§ INSTRUCTIONS TO FOLLOW
The answer should be a faithful retyping of the records that follow, pictures excluded.

§ MATERIAL SUPPLIED
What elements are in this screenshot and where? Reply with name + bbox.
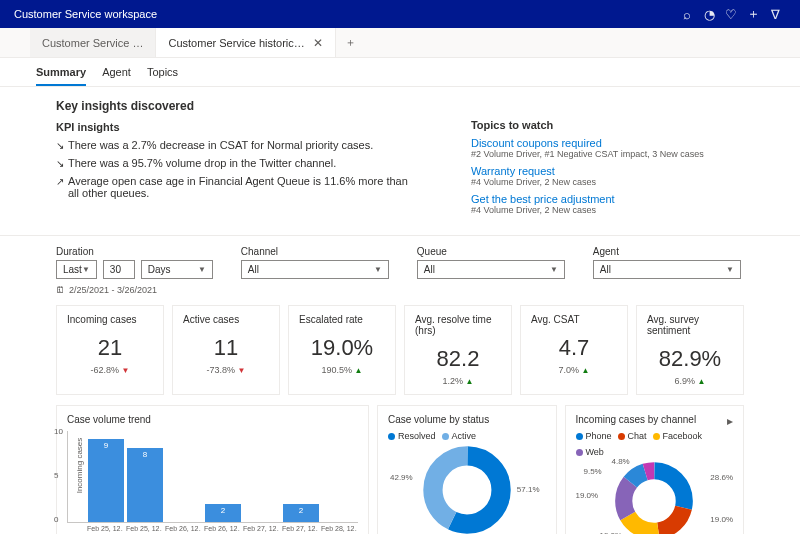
bulb-icon[interactable]: ♡ — [720, 7, 742, 22]
delta-text: 7.0% — [559, 365, 580, 375]
topics-heading: Topics to watch — [471, 119, 744, 131]
donut-pct: 42.9% — [390, 473, 413, 482]
card-avg-csat: Avg. CSAT 4.7 7.0% ▲ — [520, 305, 628, 395]
arrow-up-icon: ▲ — [582, 366, 590, 375]
topic-sub: #2 Volume Driver, #1 Negative CSAT impac… — [471, 149, 744, 159]
legend-item: Chat — [618, 431, 647, 441]
svg-point-1 — [433, 456, 501, 524]
dropdown-value: Days — [148, 264, 171, 275]
close-tab-icon[interactable]: ✕ — [313, 36, 323, 50]
bar: 9 — [88, 439, 124, 522]
arrow-down-icon: ▼ — [122, 366, 130, 375]
donut-pct: 4.8% — [612, 457, 630, 466]
chevron-down-icon: ▼ — [198, 265, 206, 274]
date-range-display: 🗓2/25/2021 - 3/26/2021 — [0, 283, 800, 305]
queue-dropdown[interactable]: All▼ — [417, 260, 565, 279]
arrow-up-icon: ▲ — [355, 366, 363, 375]
delta-text: 1.2% — [443, 376, 464, 386]
donut-pct: 19.0% — [710, 515, 733, 524]
filter-agent: Agent All▼ — [593, 246, 741, 279]
tab-label: Customer Service … — [42, 37, 143, 49]
donut-chart — [422, 445, 512, 534]
channel-dropdown[interactable]: All▼ — [241, 260, 389, 279]
card-value: 4.7 — [531, 335, 617, 361]
legend-label: Chat — [628, 431, 647, 441]
subtab-agent[interactable]: Agent — [102, 66, 131, 86]
legend-dot — [576, 449, 583, 456]
kpi-heading: KPI insights — [56, 121, 411, 133]
card-incoming-cases: Incoming cases 21 -62.8% ▼ — [56, 305, 164, 395]
donut-pct: 28.6% — [710, 473, 733, 482]
topic-sub: #4 Volume Driver, 2 New cases — [471, 205, 744, 215]
bar-value: 2 — [283, 506, 319, 515]
bar: 2 — [283, 504, 319, 522]
card-title: Incoming cases — [67, 314, 153, 325]
svg-point-7 — [624, 471, 685, 532]
dropdown-value: All — [248, 264, 259, 275]
kpi-text: Average open case age in Financial Agent… — [68, 175, 411, 199]
dropdown-value: All — [424, 264, 435, 275]
arrow-up-icon: ↗ — [56, 176, 64, 187]
topic-sub: #4 Volume Driver, 2 New cases — [471, 177, 744, 187]
x-label: Feb 27, 12… — [282, 525, 318, 532]
y-tick: 10 — [54, 427, 63, 436]
duration-mode-dropdown[interactable]: Last▼ — [56, 260, 97, 279]
legend-label: Phone — [586, 431, 612, 441]
tab-label: Customer Service historic… — [168, 37, 304, 49]
chart-incoming-channel: Incoming cases by channel▸ Phone Chat Fa… — [565, 405, 745, 534]
topic-link[interactable]: Get the best price adjustment — [471, 193, 744, 205]
card-escalated-rate: Escalated rate 19.0% 190.5% ▲ — [288, 305, 396, 395]
channel-label: Channel — [241, 246, 389, 257]
filter-duration: Duration Last▼ 30 Days▼ — [56, 246, 213, 279]
delta-text: 190.5% — [322, 365, 353, 375]
filter-icon[interactable]: ∇ — [764, 7, 786, 22]
bar-value: 2 — [205, 506, 241, 515]
search-icon[interactable]: ⌕ — [676, 7, 698, 22]
legend: Phone Chat Facebook Web — [576, 431, 734, 457]
tab-historic[interactable]: Customer Service historic… ✕ — [156, 28, 335, 57]
more-icon[interactable]: ▸ — [727, 414, 733, 428]
subtab-summary[interactable]: Summary — [36, 66, 86, 86]
chart-title: Case volume by status — [388, 414, 546, 425]
card-delta: 6.9% ▲ — [647, 376, 733, 386]
card-delta: 1.2% ▲ — [415, 376, 501, 386]
chart-volume-status: Case volume by status Resolved Active 57… — [377, 405, 557, 534]
donut-pct: 19.0% — [576, 491, 599, 500]
insights-heading: Key insights discovered — [56, 99, 411, 113]
agent-dropdown[interactable]: All▼ — [593, 260, 741, 279]
kpi-line: ↘There was a 95.7% volume drop in the Tw… — [56, 157, 411, 169]
legend-dot — [388, 433, 395, 440]
chart-title: Incoming cases by channel▸ — [576, 414, 734, 425]
legend-label: Active — [452, 431, 477, 441]
topic-link[interactable]: Warranty request — [471, 165, 744, 177]
delta-text: -73.8% — [207, 365, 236, 375]
subtab-topics[interactable]: Topics — [147, 66, 178, 86]
duration-label: Duration — [56, 246, 213, 257]
dropdown-value: All — [600, 264, 611, 275]
task-icon[interactable]: ◔ — [698, 7, 720, 22]
legend-item: Resolved — [388, 431, 436, 441]
card-delta: 190.5% ▲ — [299, 365, 385, 375]
date-range-text: 2/25/2021 - 3/26/2021 — [69, 285, 157, 295]
topic-link[interactable]: Discount coupons required — [471, 137, 744, 149]
filters-row: Duration Last▼ 30 Days▼ Channel All▼ Que… — [0, 235, 800, 283]
legend-dot — [442, 433, 449, 440]
duration-num-dropdown[interactable]: 30 — [103, 260, 135, 279]
legend-item: Phone — [576, 431, 612, 441]
arrow-down-icon: ▼ — [238, 366, 246, 375]
filter-channel: Channel All▼ — [241, 246, 389, 279]
insights-section: Key insights discovered KPI insights ↘Th… — [0, 87, 800, 235]
tab-customer-service[interactable]: Customer Service … — [30, 28, 156, 57]
donut-pct: 9.5% — [584, 467, 602, 476]
content-area: Summary Agent Topics Key insights discov… — [0, 58, 800, 534]
arrow-down-icon: ↘ — [56, 140, 64, 151]
kpi-text: There was a 2.7% decrease in CSAT for No… — [68, 139, 373, 151]
x-labels: Feb 25, 12… Feb 25, 12… Feb 26, 12… Feb … — [67, 525, 358, 532]
app-title: Customer Service workspace — [14, 8, 157, 20]
new-tab-button[interactable]: ＋ — [336, 28, 366, 57]
barchart: Incoming cases 10 5 0 9 8 2 2 — [67, 431, 358, 523]
donut-chart — [614, 461, 694, 534]
add-icon[interactable]: ＋ — [742, 5, 764, 23]
legend-item: Facebook — [653, 431, 703, 441]
duration-unit-dropdown[interactable]: Days▼ — [141, 260, 213, 279]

§ EXERCISE RESULT
What elements are in this screenshot and where? Reply with name + bbox.
bulb-icon[interactable]: ♡ — [720, 7, 742, 22]
delta-text: 7.0% — [559, 365, 580, 375]
topics-heading: Topics to watch — [471, 119, 744, 131]
donut-pct: 42.9% — [390, 473, 413, 482]
card-avg-csat: Avg. CSAT 4.7 7.0% ▲ — [520, 305, 628, 395]
arrow-up-icon: ▲ — [582, 366, 590, 375]
topic-sub: #2 Volume Driver, #1 Negative CSAT impac… — [471, 149, 744, 159]
legend-item: Chat — [618, 431, 647, 441]
svg-point-1 — [433, 456, 501, 524]
dropdown-value: Days — [148, 264, 171, 275]
close-tab-icon[interactable]: ✕ — [313, 36, 323, 50]
bar: 9 — [88, 439, 124, 522]
arrow-down-icon: ▼ — [122, 366, 130, 375]
donut-pct: 4.8% — [612, 457, 630, 466]
chevron-down-icon: ▼ — [198, 265, 206, 274]
date-range-display: 🗓2/25/2021 - 3/26/2021 — [0, 283, 800, 305]
queue-dropdown[interactable]: All▼ — [417, 260, 565, 279]
arrow-up-icon: ▲ — [355, 366, 363, 375]
delta-text: 1.2% — [443, 376, 464, 386]
donut-pct: 19.0% — [710, 515, 733, 524]
filter-agent: Agent All▼ — [593, 246, 741, 279]
tab-label: Customer Service … — [42, 37, 143, 49]
donut-chart — [422, 445, 512, 534]
channel-dropdown[interactable]: All▼ — [241, 260, 389, 279]
card-value: 4.7 — [531, 335, 617, 361]
legend-label: Chat — [628, 431, 647, 441]
subtab-agent[interactable]: Agent — [102, 66, 131, 86]
legend-dot — [576, 449, 583, 456]
kpi-heading: KPI insights — [56, 121, 411, 133]
card-incoming-cases: Incoming cases 21 -62.8% ▼ — [56, 305, 164, 395]
donut-pct: 28.6% — [710, 473, 733, 482]
topic-sub: #4 Volume Driver, 2 New cases — [471, 205, 744, 215]
bar-value: 2 — [283, 506, 319, 515]
bar: 2 — [283, 504, 319, 522]
card-title: Incoming cases — [67, 314, 153, 325]
svg-point-7 — [624, 471, 685, 532]
dropdown-value: All — [248, 264, 259, 275]
kpi-text: Average open case age in Financial Agent… — [68, 175, 411, 199]
dropdown-value: All — [424, 264, 435, 275]
arrow-up-icon: ↗ — [56, 176, 64, 187]
topic-sub: #4 Volume Driver, 2 New cases — [471, 177, 744, 187]
x-label: Feb 27, 12… — [282, 525, 318, 532]
y-tick: 10 — [54, 427, 63, 436]
duration-mode-dropdown[interactable]: Last▼ — [56, 260, 97, 279]
legend-label: Phone — [586, 431, 612, 441]
tab-label: Customer Service historic… — [168, 37, 304, 49]
chart-incoming-channel: Incoming cases by channel▸ Phone Chat Fa… — [565, 405, 745, 534]
topic-link[interactable]: Get the best price adjustment — [471, 193, 744, 205]
card-escalated-rate: Escalated rate 19.0% 190.5% ▲ — [288, 305, 396, 395]
channel-label: Channel — [241, 246, 389, 257]
filter-duration: Duration Last▼ 30 Days▼ — [56, 246, 213, 279]
delta-text: 190.5% — [322, 365, 353, 375]
filter-icon[interactable]: ∇ — [764, 7, 786, 22]
bar-value: 2 — [205, 506, 241, 515]
search-icon[interactable]: ⌕ — [676, 7, 698, 22]
legend: Phone Chat Facebook Web — [576, 431, 734, 457]
tab-historic[interactable]: Customer Service historic… ✕ — [156, 28, 335, 57]
more-icon[interactable]: ▸ — [727, 414, 733, 428]
subtab-summary[interactable]: Summary — [36, 66, 86, 86]
chart-title: Case volume by status — [388, 414, 546, 425]
card-delta: 6.9% ▲ — [647, 376, 733, 386]
card-delta: 1.2% ▲ — [415, 376, 501, 386]
chart-volume-status: Case volume by status Resolved Active 57… — [377, 405, 557, 534]
donut-pct: 19.0% — [576, 491, 599, 500]
insights-heading: Key insights discovered — [56, 99, 411, 113]
agent-dropdown[interactable]: All▼ — [593, 260, 741, 279]
kpi-line: ↘There was a 95.7% volume drop in the Tw… — [56, 157, 411, 169]
legend-dot — [388, 433, 395, 440]
chart-title: Incoming cases by channel▸ — [576, 414, 734, 425]
legend-label: Active — [452, 431, 477, 441]
topic-link[interactable]: Warranty request — [471, 165, 744, 177]
delta-text: -73.8% — [207, 365, 236, 375]
subtab-topics[interactable]: Topics — [147, 66, 178, 86]
duration-label: Duration — [56, 246, 213, 257]
dropdown-value: All — [600, 264, 611, 275]
task-icon[interactable]: ◔ — [698, 7, 720, 22]
legend-item: Resolved — [388, 431, 436, 441]
card-delta: 190.5% ▲ — [299, 365, 385, 375]
date-range-text: 2/25/2021 - 3/26/2021 — [69, 285, 157, 295]
topic-link[interactable]: Discount coupons required — [471, 137, 744, 149]
filters-row: Duration Last▼ 30 Days▼ Channel All▼ Que… — [0, 235, 800, 283]
legend-dot — [442, 433, 449, 440]
duration-num-dropdown[interactable]: 30 — [103, 260, 135, 279]
legend-item: Phone — [576, 431, 612, 441]
arrow-down-icon: ▼ — [238, 366, 246, 375]
filter-channel: Channel All▼ — [241, 246, 389, 279]
insights-section: Key insights discovered KPI insights ↘Th… — [0, 87, 800, 235]
tab-customer-service[interactable]: Customer Service … — [30, 28, 156, 57]
donut-pct: 9.5% — [584, 467, 602, 476]
content-area: Summary Agent Topics Key insights discov… — [0, 58, 800, 534]
arrow-down-icon: ↘ — [56, 140, 64, 151]
kpi-text: There was a 2.7% decrease in CSAT for No… — [68, 139, 373, 151]
x-labels: Feb 25, 12… Feb 25, 12… Feb 26, 12… Feb … — [67, 525, 358, 532]
app-title: Customer Service workspace — [14, 8, 157, 20]
new-tab-button[interactable]: ＋ — [336, 28, 366, 57]
barchart: Incoming cases 10 5 0 9 8 2 2 — [67, 431, 358, 523]
donut-chart — [614, 461, 694, 534]
add-icon[interactable]: ＋ — [742, 5, 764, 23]
legend-item: Facebook — [653, 431, 703, 441]
duration-unit-dropdown[interactable]: Days▼ — [141, 260, 213, 279]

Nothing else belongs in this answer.